11. Aggregator

11. Aggregator
Prev		Next

11.1 Introduction

Basically a mirror-image of the Splitter, the Aggregator is a type of Message Handler that receives multiple Messages and combines them into a single Message. In fact, Aggregators are often downstream consumers in a pipeline that includes a Splitter.

Technically, the Aggregator is more complex than a Splitter, because it is required to maintain state (the Messages to be aggregated), to decide when the complete group of Messages is available. In order to do this it requires a MessageStore

11.2 Functionality

The Aggregator combines a group of related messages, by correlating and storing them, until the group is deemed complete. At that point, the Aggregator will create a single message by processing the whole group, and will send that aggregated message as output.

An main aspect of implementing an Aggregator is providing the logic that has to be executed when the aggregation (creation of a single message out of many) takes place. The other two aspects are correlation and release

In Spring Integration, the grouping of the messages for aggregation (correlation) is done by default based on their CORRELATION_ID message header (i.e. the messages with the same CORRELATION_ID will be grouped together). However, this can be customized, and the users can opt for other ways of specifying how the messages should be grouped together, by using a CorrelationStrategy (see below).

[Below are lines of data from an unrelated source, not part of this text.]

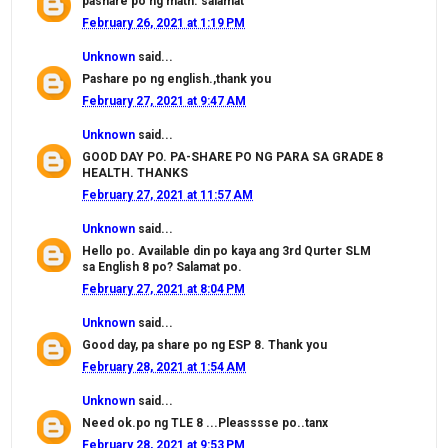
pashare po ng math. salamat
February 26, 2021 at 1:19 PM
Unknown
said...
Pashare po ng english.,thank you
February 27, 2021 at 9:47 AM
Unknown
said...
GOOD DAY PO. PA-SHARE PO NG PARA SA GRADE 8
HEALTH. THANKS
February 27, 2021 at 11:57 AM
Unknown
said...
Hello po. Available din po kaya ang 3rd Qurter SLM
sa English 8 po? Salamat po.
February 27, 2021 at 8:04 PM
Unknown
said...
Good day, pa share po ng ESP 8. Thank you
February 28, 2021 at 1:54 AM
Unknown
said...
Need ok.po ng TLE 8 ...Pleasssse po..tanx
February 28, 2021 at 9:53 PM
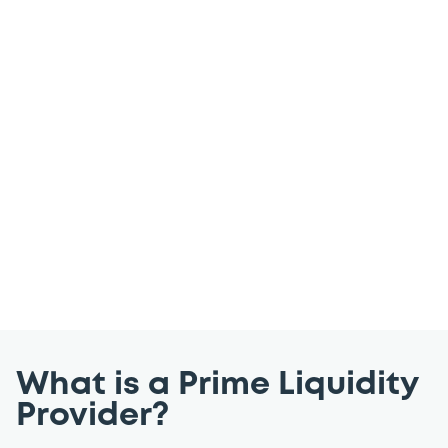
reports
Our Prime Liquidity Providers provide the
Luxembourg Stock Exchange (LuxSE)
trading members with the guarantee of
firm prices and the ability to trade with
ease throughout the trading day. Explore
past performance reports below.
What is a Prime Liquidity
Provider?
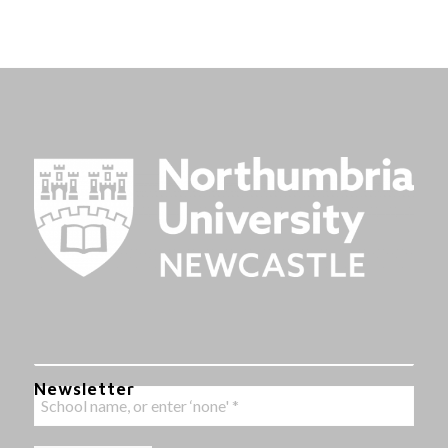
Newsletter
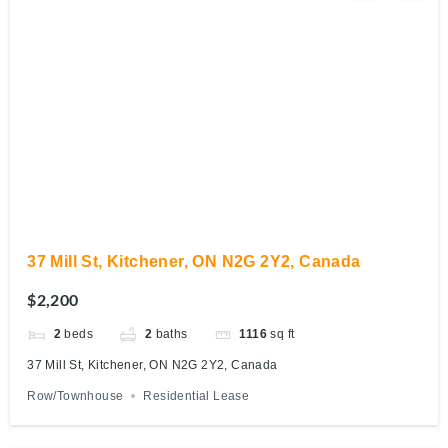
37 Mill St, Kitchener, ON N2G 2Y2, Canada
$2,200
2
beds
2
baths
1116
sq ft
37 Mill St, Kitchener, ON N2G 2Y2, Canada
Row/Townhouse
Residential Lease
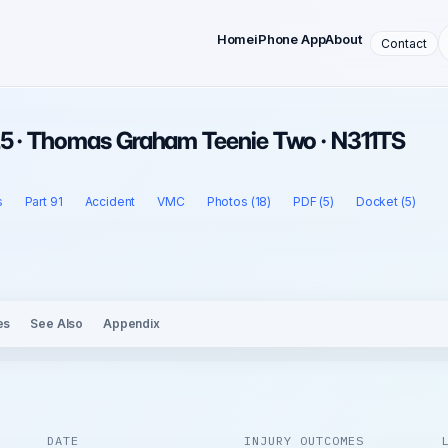
Home
iPhone App
About
Contact
25 · Thomas Graham Teenie Two · N311TS
s
Part 91
Accident
VMC
Photos (18)
PDF (5)
Docket (5)
es
See Also
Appendix
DATE
INJURY OUTCOMES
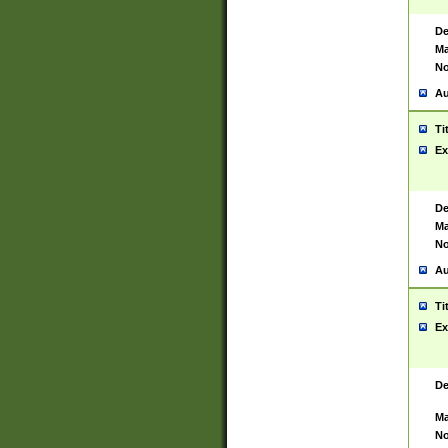
De
Ma
No
Au
Ti
Ex
De
Ma
No
Au
Ti
Ex
De
Ma
No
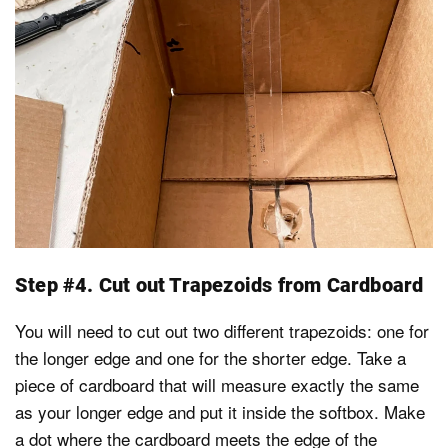
Step #4. Cut out Trapezoids from Cardboard
You will need to cut out two different trapezoids: one for
the longer edge and one for the shorter edge. Take a
piece of cardboard that will measure exactly the same
as your longer edge and put it inside the softbox. Make
a dot where the cardboard meets the edge of the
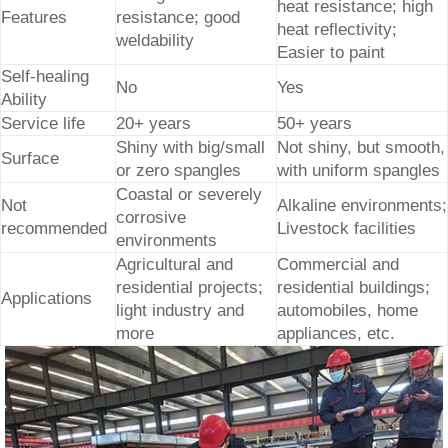
heat resistance; high
Features
resistance; good
heat reflectivity;
weldability
Easier to paint
Self-healing
No
Yes
Ability
Service life
20+ years
50+ years
Shiny with big/small
Not shiny, but smooth,
Surface
or zero spangles
with uniform spangles
Coastal or severely
Not
Alkaline environments;
corrosive
recommended
Livestock facilities
environments
Agricultural and
Commercial and
residential projects;
residential buildings;
Applications
light industry and
automobiles, home
more
appliances, etc.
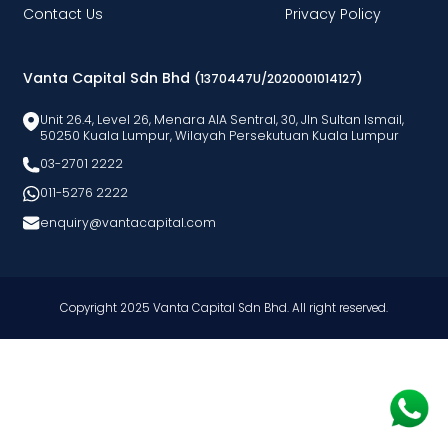
Contact Us
Privacy Policy
Vanta Capital Sdn Bhd
(1370447U/2020001014127)
Unit 26.4, Level 26, Menara AlA Sentral, 30, Jln Sultan Ismail,
50250 Kuala Lumpur, Wilayah Persekutuan Kuala Lumpur
03-2701 2222
011-5276 2222
enquiry@vantacapital.com
Copyright 2025 Vanta Capital Sdn Bhd. All right reserved.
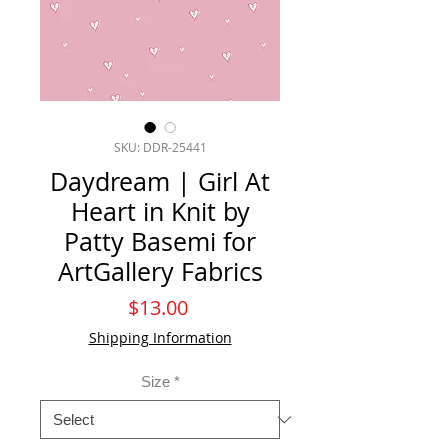
SKU: DDR-25441
Daydream | Girl At
Heart in Knit by
Patty Basemi for
ArtGallery Fabrics
Price
$13.00
Shipping Information
Size
*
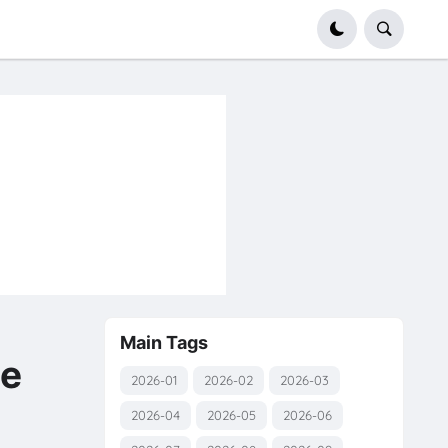
Main Tags
e
2026-01
2026-02
2026-03
2026-04
2026-05
2026-06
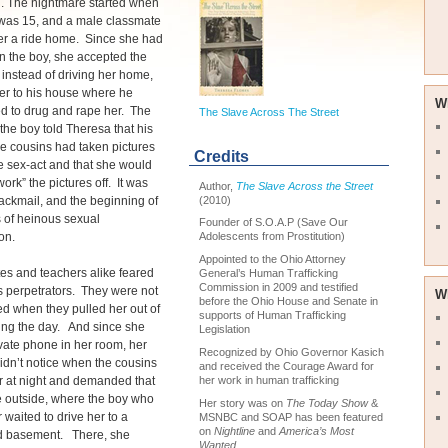
ng. The nightmare started when
was 15, and a male classmate
er a ride home. Since she had
n the boy, she accepted the
t instead of driving her home,
er to his house where he
W
d to drug and rape her. The
The Slave Across The Street
 the boy told Theresa that his
e cousins had taken pictures
Credits
e sex-act and that she would
work” the pictures off. It was
Author,
The Slave Across the Street
(2010)
ackmail, and the beginning of
 of heinous sexual
Founder of S.O.A.P (Save Our
on.
Adolescents from Prostitution)
Appointed to the Ohio Attorney
es and teachers alike feared
General’s Human Trafficking
Commission in 2009 and testified
 perpetrators. They were not
W
before the Ohio House and Senate in
d when they pulled her out of
supports of Human Trafficking
ing the day. And since she
Legislation
vate phone in her room, her
Recognized by Ohio Governor Kasich
idn’t notice when the cousins
and received the Courage Award for
her work in human trafficking
r at night and demanded that
 outside, where the boy who
Her story was on
The Today Show
&
 waited to drive her to a
MSNBC and SOAP has been featured
on
Nightline
and
America’s Most
d basement. There, she
Wanted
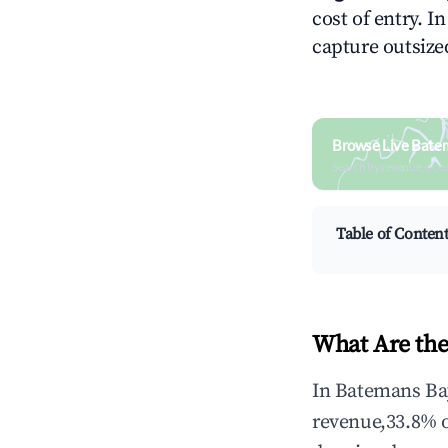
cost of entry. I
capture outsized
Browse Live Bate
Search by revenue, occ
Table of Conten
What Are the
In Batemans Bay
revenue,33.8% 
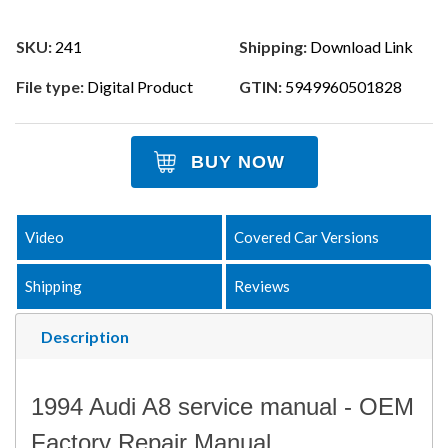
SKU:
241
Shipping:
Download Link
File type:
Digital Product
GTIN:
5949960501828
BUY NOW
Video
Covered Car Versions
Shipping
Reviews
Description
1994 Audi A8 service manual - OEM
Factory Repair Manual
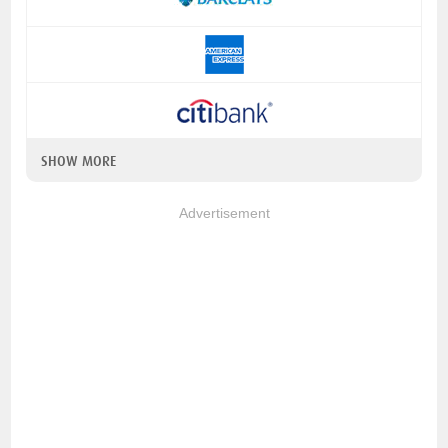
SHOW MORE
Advertisement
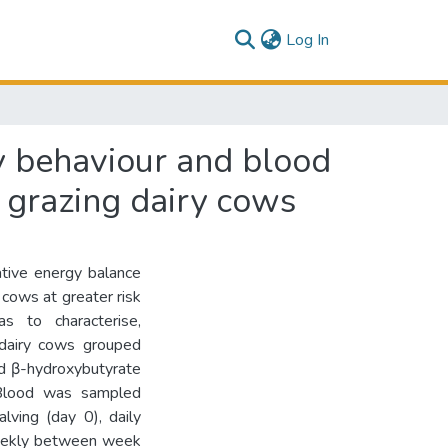
(current)
Log In
y behaviour and blood
n grazing dairy cows
ative energy balance
 cows at greater risk
s to characterise,
g dairy cows grouped
nd β-hydroxybutyrate
 Blood was sampled
lving (day 0), daily
weekly between week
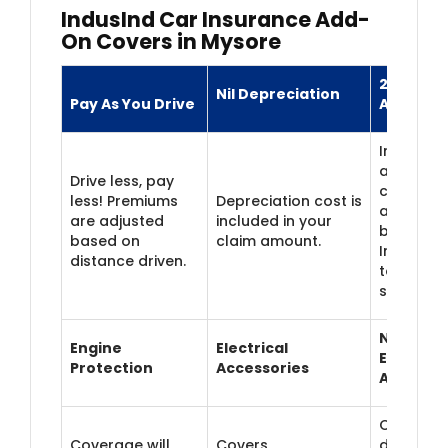
IndusInd Car Insurance Add-
On Covers in Mysore
24/7 Roa
Nil Depreciation
Pay As You Drive
Assistan
Immediat
around-t
Drive less, pay
clock
less! Premiums
Depreciation cost is
assistanc
are adjusted
included in your
breakdo
based on
claim amount.
Includes
distance driven.
towing
services.
Non-
Engine
Electrical
Electrica
Protection
Accessories
Accessor
Covers
Coverage will
Covers
damage/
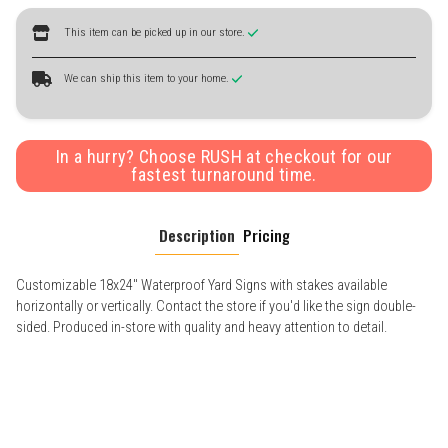
This item can be picked up in our store.
We can ship this item to your home.
In a hurry? Choose RUSH at checkout for our
fastest turnaround time.
Description
Pricing
Customizable 18x24" Waterproof Yard Signs with stakes available
horizontally or vertically. Contact the store if you'd like the sign double-
sided. Produced in-store with quality and heavy attention to detail.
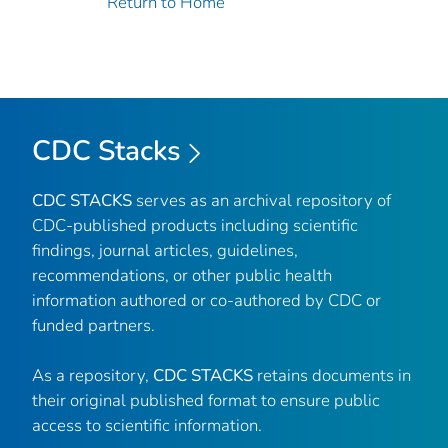
Return to Home
CDC Stacks
CDC STACKS
serves as an archival repository of
CDC-published products including scientific
findings, journal articles, guidelines,
recommendations, or other public health
information authored or co-authored by CDC or
funded partners.
As a repository,
CDC STACKS
retains documents in
their original published format to ensure public
access to scientific information.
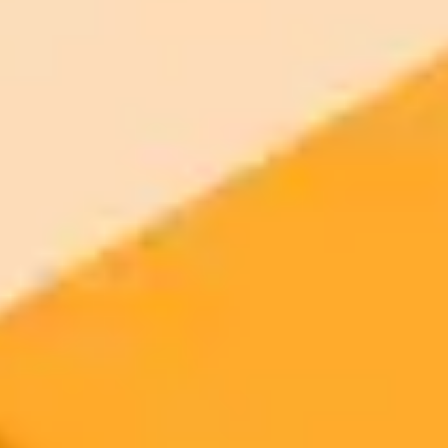
2025-10-17
•
Bundell, Shamini
AI Hiring Tools Show Age and Gender Bias
Research shows online stereotypes portraying women as younger
and men as older are baked into AI. This bias can directly affect AI-
driven hiring processes and worsen the gender pay gap.
AI Bias
Hiring
Technology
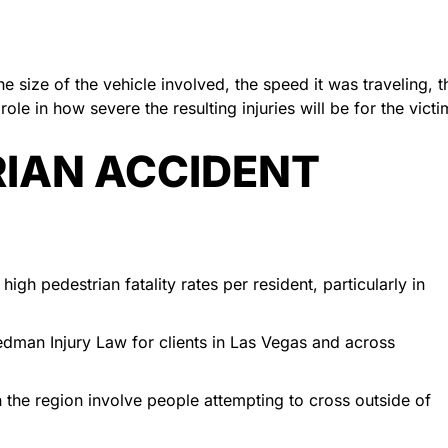
e size of the vehicle involved, the speed it was traveling, t
role in how severe the resulting injuries will be for the victi
IAN ACCIDENT
gh pedestrian fatality rates per resident, particularly in
edman Injury Law for clients in Las Vegas and across
 in the region involve people attempting to cross outside of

To determine whether or not a group of messages may be processed, a ReleaseStrategy is consulted. The default release strategy for aggregator will release groups that have all messages from the sequence, but this can be entirely customized

11.3 Programming model

The Aggregation API consists of a number of classes:

The interface MessageGroupProcessor and related base class AbstractAggregatingMessageGroupProcessor and its subclass MethodInvokingAggregatingMessageGroupProcessor
The ReleaseStrategy interface and its default implementation SequenceSizeReleaseStrategy
The CorrelationStrategy interface and its default implementation HeaderAttributeCorrelationStrategy

11.3.1 CorrelatingMessageHandler

The CorrelatingMessageHandler is a MessageHandler implementation, encapsulating the common functionalities of an Aggregator (and other correlating use cases), which are:

correlating messages into a group to be aggregated
maintaining those messages in a MessageStore until the group may be released
deciding when the group is in fact may be released
processing the released group into a single aggregated message
recognizing and responding to an expired group

The responsibility of deciding how the messages should be grouped together is delegated to a CorrelationStrategy instance. The responsibility of deciding whether the message group can be released is delegated to a ReleaseStrategy instance.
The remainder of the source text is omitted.